If your Lambdas are serving a high volume of requests, you don’t really need provisioned concurrency — Lambdas stay active after the current execution for an unspecified amount of time, however with a high throughput you will almost definitely end up re-using already warm instances.

The CloudWatch metric ProvisionedConcurrencySpilloverInvocations can be a good indicator of whether your provisioned concurrency is not being used and you could afford to scale it back.

Where possible use resource based IAM policies

Using resource-based IAM policies instead of identity/role-based ones can significantly reduce the response time between your API gateway and compute resource, such as Step Functions or Lambdas.

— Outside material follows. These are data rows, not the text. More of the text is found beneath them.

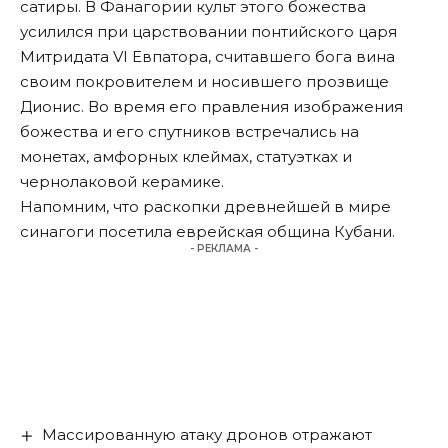
сатиры. В Фанагории культ этого божества
усилился при царствовании понтийского царя
Митридата VI Евпатора, считавшего бога вина
своим покровителем и носившего прозвище
Дионис. Во время его правления изображения
божества и его спутников встречались на
монетах, амфорных клеймах, статуэтках и
чернолаковой керамике.
Напомним, что раскопки древнейшей в мире
синагоги
посетила еврейская община Кубани
.
- РЕКЛАМА -
Массированную атаку дронов отражают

This simple change can produce dramatic results. For more details, see this excellent article: https://medium.com/@lancers/low-hanging-fruit-to-reduce-api-gateway-to-lambda-latency-8109451e44d6

Summary

  • Start with your benchmarks, you don’t know if you’ve improved things if you don’t know where you started.
  • Tracing gives you highly detailed diagnostic capabilities.
  • Logs insights can give you deeper insight to your Lambda init, cold start durations, and memory usage.
  • Think about your overall Lambda size & whether it’s in a due to the impact on response time.
  • Initialise clients so that they can be reused across requests.
  • Step functions orchestrate even small operations, thanks to their retry and direct integration capabilities.
  • If it can be async, it should be async.
  • Use resource based IAM policies.